<<<<
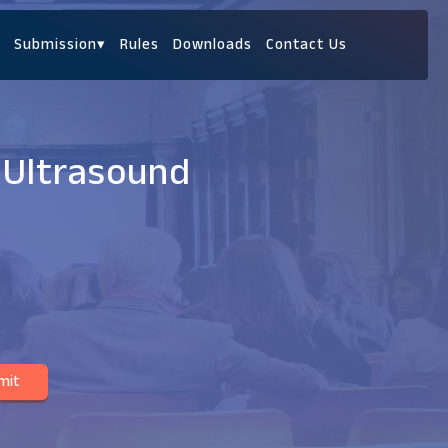
Submission
▾
Rules
Downloads
Contact Us
 Ultrasound
mit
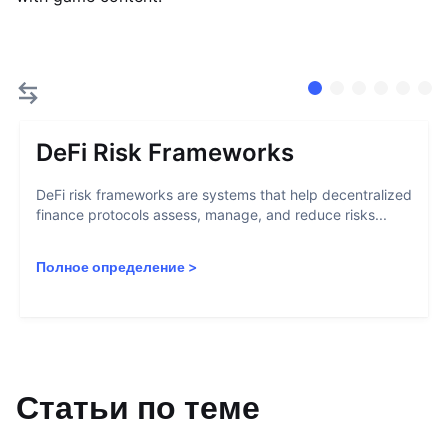
DeFi Risk Frameworks
DeFi risk frameworks are systems that help decentralized
finance protocols assess, manage, and reduce risks...
Полное определение
>
Статьи по теме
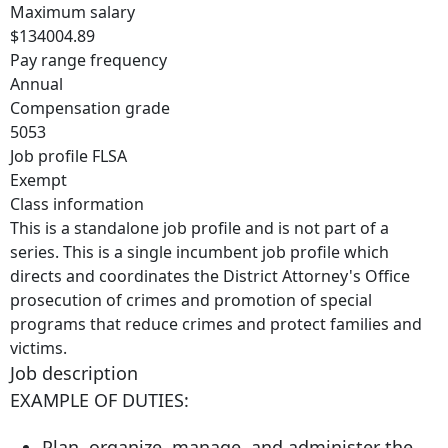
Maximum salary
$134004.89
Pay range frequency
Annual
Compensation grade
5053
Job profile FLSA
Exempt
Class information
This is a standalone job profile and is not part of a
series. This is a single incumbent job profile which
directs and coordinates the District Attorney's Office
prosecution of crimes and promotion of special
programs that reduce crimes and protect families and
victims.
Job description
EXAMPLE OF DUTIES:
Plan, organize, manage, and administer the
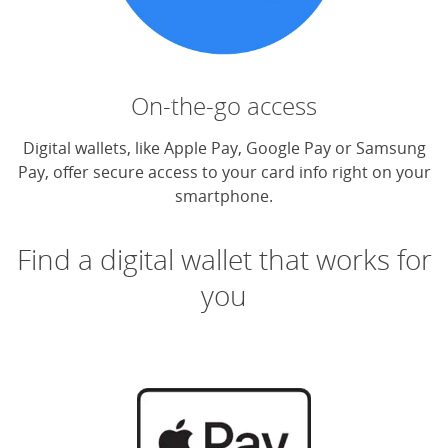
On-the-go access
Digital wallets, like Apple Pay, Google Pay or Samsung
Pay, offer secure access to your card info right on your
smartphone.
Find a digital wallet that works for
you
(O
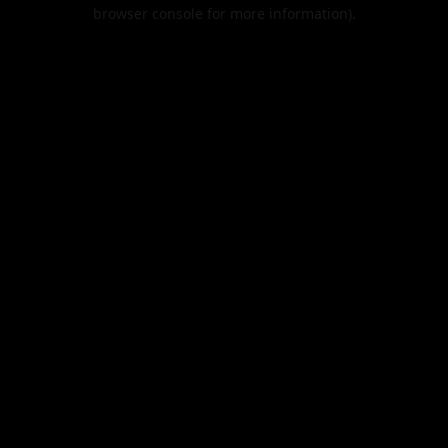
browser console for more information).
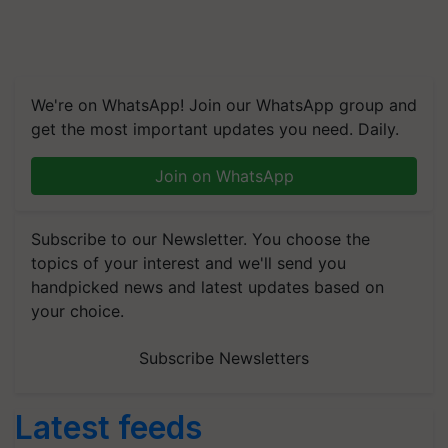
We're on WhatsApp! Join our WhatsApp group and
get the most important updates you need. Daily.
Join on WhatsApp
Subscribe to our Newsletter. You choose the
topics of your interest and we'll send you
handpicked news and latest updates based on
your choice.
Subscribe Newsletters
Latest feeds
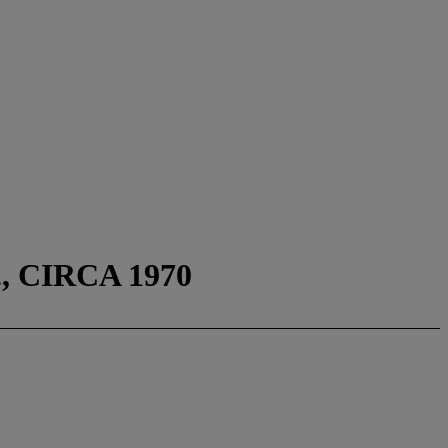
 CIRCA 1970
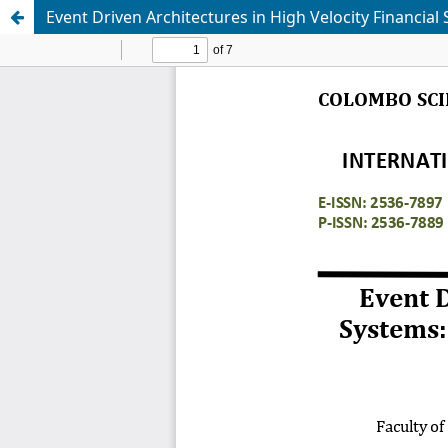
Event Driven Architectures in High Velocity Financial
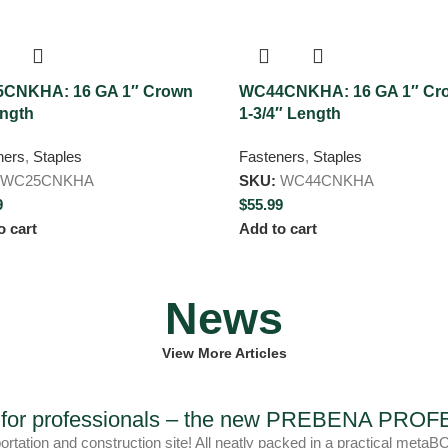
CNKHA: 16 GA 1″ Crown
WC44CNKHA: 16 GA 1″ Cr
ength
1-3/4″ Length
ners
,
Staples
Fasteners
,
Staples
WC25CNKHA
SKU:
WC44CNKHA
9
$
55.99
o cart
Add to cart
News
View More Articles
ls for professionals – the new PREBENA PR
portation and construction site! All neatly packed in a practica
>>>>
— What you have to do —
From the records, copy every line that has the string "crimes" in it.

— Response below —
prosecution of crimes and promotion of special
programs that reduce crimes and protect families and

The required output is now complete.